Aim The pharmacokinetic profiles of the two commercially available transdermal fentanyl patches Matrifen® (100 μg/h) and Durogesic® DTrans® (100 μg/h), used to manage severe chronic pain, were compared regarding their systemic exposure, rate of absorption, and safety. Methods Transdermal matrix fentanyl patches [Matrifen® or Durogesic® DTrans® (100 μg/h)] were applied for 72 h to 30 healthy male subjects in a randomized, four-period (two replicated treatment sequences), crossover study; 28 subjects completed the study. The pharmacokinetic parameters of fentanyl were determined for 144 h after application using plasma samples. Safety of the patches (adverse events) and performance (adhesion, skin irritation, residual fentanyl content in the patch) were evaluated. Results The plasma concentration–time curves of Matrifen® (Test) and Durogesic® DTrans® (Reference) were similar. The geometric least square means of the Test/Reference ratio (90% confidence intervals [CI]) were within the range of 80–125%, demonstrating bioequivalence of Matrifen® and Durogesic® DTrans®: AUC 0-tlast 92.5 (CI 88.7–96.4), AUC 0-inf 91.7 (CI 88.0–95.7), and C max 98.3 (CI 92.9–104.1).
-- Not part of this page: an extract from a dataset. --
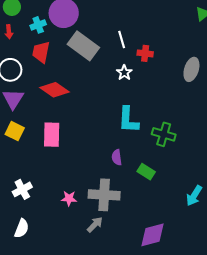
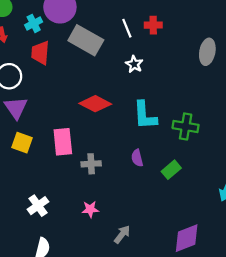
red cross: (145, 53) -> (153, 25), moved
red diamond: (54, 90) -> (95, 104), moved
green rectangle: (146, 172) -> (171, 170), turned -66
gray cross: (104, 195) -> (91, 164), moved, size x0.6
After 72 h application, Matrifen® had a more efficient utilization of fentanyl (mean ± SD 82.3 ± 9.43%) than Durogesic® DTrans® (52.3 ± 12.8%), with substantially lower residual fentanyl in patch after use. The pharmacokinetic parameters showed lower intra- and inter-subject variability for Matrifen® than for Durogesic® DTrans® patch. Conclusions Despite different technologies, the transdermal fentanyl patches Matrifen® and Durogesic® DTrans® are bioequivalent. Compared with Durogesic® DTrans®, the Matrifen® patch had lower initial and lower residual fentanyl content, as well as lower intra- and inter-subject variability, allowing reproducible drug delivery and reliable analgesia.